• Assignment:
For the data below, work out how many lines contain the word "services" and supply only that number.
■ ■ ■ ■
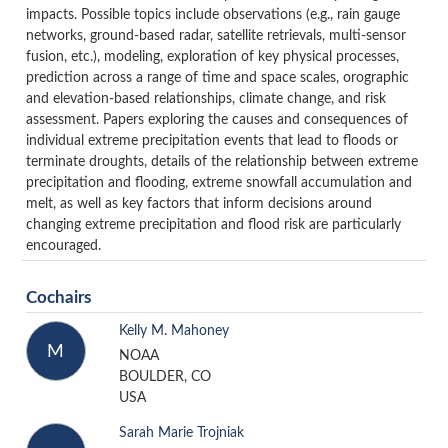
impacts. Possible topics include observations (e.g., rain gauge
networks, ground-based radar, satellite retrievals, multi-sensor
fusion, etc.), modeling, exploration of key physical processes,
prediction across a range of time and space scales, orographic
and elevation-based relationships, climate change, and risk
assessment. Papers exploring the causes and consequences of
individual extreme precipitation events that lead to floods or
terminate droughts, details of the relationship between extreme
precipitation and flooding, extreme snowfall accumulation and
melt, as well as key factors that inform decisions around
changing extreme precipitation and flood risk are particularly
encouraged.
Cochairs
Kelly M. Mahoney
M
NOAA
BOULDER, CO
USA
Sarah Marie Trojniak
■ ■ ■ ■
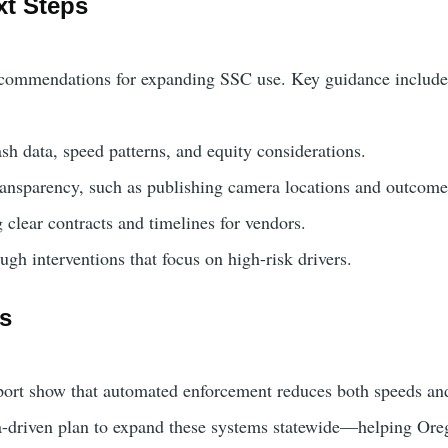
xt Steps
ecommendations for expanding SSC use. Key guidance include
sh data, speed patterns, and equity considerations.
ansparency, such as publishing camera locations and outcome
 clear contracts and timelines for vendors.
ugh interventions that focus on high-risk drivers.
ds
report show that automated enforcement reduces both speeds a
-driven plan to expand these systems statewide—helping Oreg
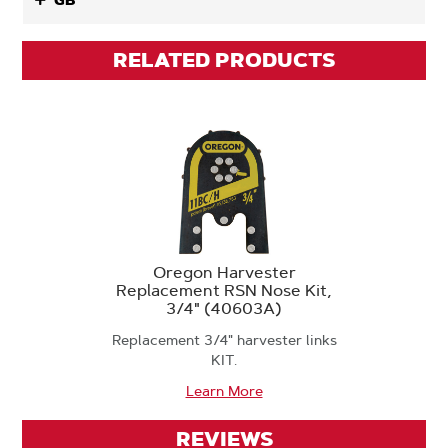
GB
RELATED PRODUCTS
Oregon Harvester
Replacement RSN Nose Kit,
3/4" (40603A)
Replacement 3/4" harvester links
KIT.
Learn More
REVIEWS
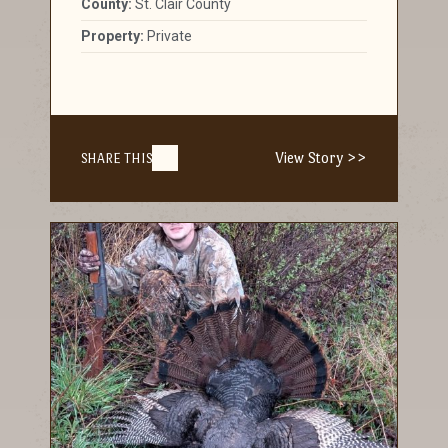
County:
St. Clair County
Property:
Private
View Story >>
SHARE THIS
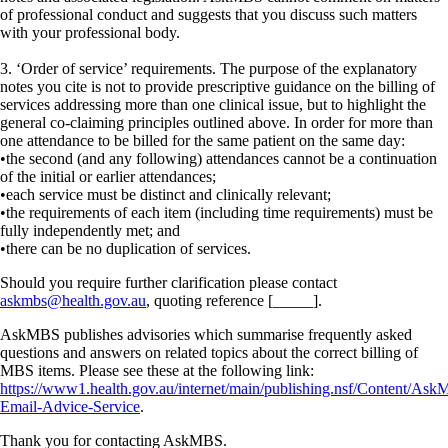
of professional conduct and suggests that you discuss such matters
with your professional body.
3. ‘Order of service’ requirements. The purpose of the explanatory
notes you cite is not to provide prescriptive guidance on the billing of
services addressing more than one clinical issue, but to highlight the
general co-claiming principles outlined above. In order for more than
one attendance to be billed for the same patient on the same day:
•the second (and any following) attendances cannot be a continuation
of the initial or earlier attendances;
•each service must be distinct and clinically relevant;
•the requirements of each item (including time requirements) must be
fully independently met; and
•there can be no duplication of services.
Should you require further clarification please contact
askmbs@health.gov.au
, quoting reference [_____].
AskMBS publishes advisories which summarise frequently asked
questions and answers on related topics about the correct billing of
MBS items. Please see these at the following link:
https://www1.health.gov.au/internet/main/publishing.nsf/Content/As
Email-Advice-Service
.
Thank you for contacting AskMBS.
■ ■ ■ ■
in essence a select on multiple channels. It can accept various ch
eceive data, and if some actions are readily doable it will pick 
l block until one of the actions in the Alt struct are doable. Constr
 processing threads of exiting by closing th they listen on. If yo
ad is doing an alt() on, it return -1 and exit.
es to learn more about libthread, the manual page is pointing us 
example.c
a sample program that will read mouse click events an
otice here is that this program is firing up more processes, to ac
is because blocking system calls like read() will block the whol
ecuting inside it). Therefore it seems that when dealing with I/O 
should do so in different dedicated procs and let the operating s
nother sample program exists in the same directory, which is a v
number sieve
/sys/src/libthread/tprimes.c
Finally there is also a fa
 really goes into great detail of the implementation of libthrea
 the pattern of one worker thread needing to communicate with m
■ ■ ■ ■
• Response to this exercise:
2